Marriages are romanticized in all parts across the globe. This is probably the reason why, breakdown of a marriage is looked upon with so much more regret and remorse. It is considered to be something fateful. 

However, the Indian legislature has been wise enough to include provisions to minimize the impact of negative adverse consequences, by including provisions for enabling reconciliation among the couple. As a result, a couple residing in Coimbatore, can resolve their differences without the need for divorce lawyers in Coimbatore. This blog aims to focus on the various provisions under personal laws in India, which provide for reconciliation of marriage. 

The very first obligation of the district or family court, after receiving a divorce petition is to look for possibilities of reconciliation.

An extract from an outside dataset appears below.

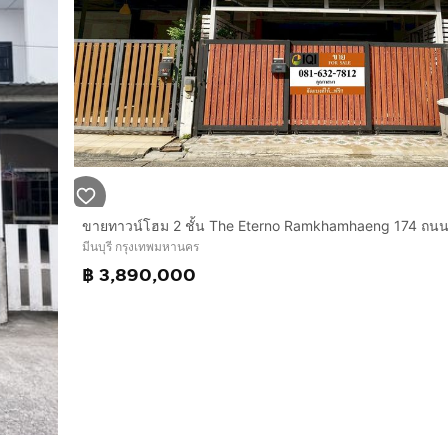
ขายทาวน์โฮม 2 ชั้น The Eterno Ramkhamhaeng 174 ถ
มีนบุรี กรุงเทพมหานคร
฿ 3,890,000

Under Section 9 of the Family Courts Act, 1954, makes it mandatory upon the court, in the first instance itself, to attempt to reconcile the differences between a divorce-seeking couple. 

Even the Law Commission of India, in its 59th report (1974) emphasized upon the fact that in matters related to the family, the court’s first instinct should be to arrive at an amicable settlement, instead of choosing to give a literal interpretation of the stringent rules of procedure, otherwise applicable to ordinary civil proceedings. 

Section 23 (2) of the Hindu Marriage Act, 1955 reads as under:

“Before proceeding to grant any relief under this Act, it shall be the duty of the court in the first instance, in every case where it is possible so to do consistently with the nature and circumstances of the case, to make every endeavour to bring about a reconciliation between the parties.” 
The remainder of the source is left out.